+++ AVAILABLE DATA

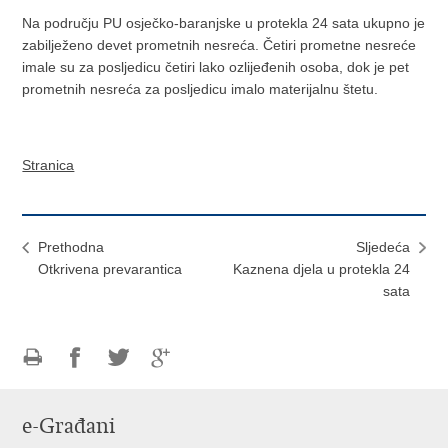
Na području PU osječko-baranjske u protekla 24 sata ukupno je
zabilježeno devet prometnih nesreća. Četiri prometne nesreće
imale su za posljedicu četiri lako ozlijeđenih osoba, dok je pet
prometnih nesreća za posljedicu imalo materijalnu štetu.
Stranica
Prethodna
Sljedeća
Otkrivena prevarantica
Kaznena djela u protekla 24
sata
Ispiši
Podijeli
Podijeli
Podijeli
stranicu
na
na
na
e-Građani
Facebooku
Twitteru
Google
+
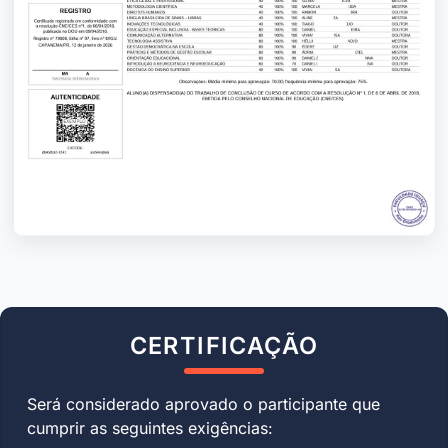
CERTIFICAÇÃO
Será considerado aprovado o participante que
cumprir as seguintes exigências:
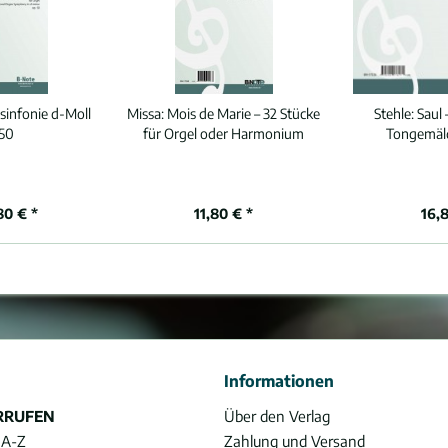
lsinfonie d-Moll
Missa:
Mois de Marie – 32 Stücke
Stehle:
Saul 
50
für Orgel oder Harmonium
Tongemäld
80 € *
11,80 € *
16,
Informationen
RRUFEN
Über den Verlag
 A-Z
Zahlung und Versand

++++++

● **ABOUT THIS TASK**
Please give only the number of lines above that contain "protekla".

● **ANSWER BELOW**
2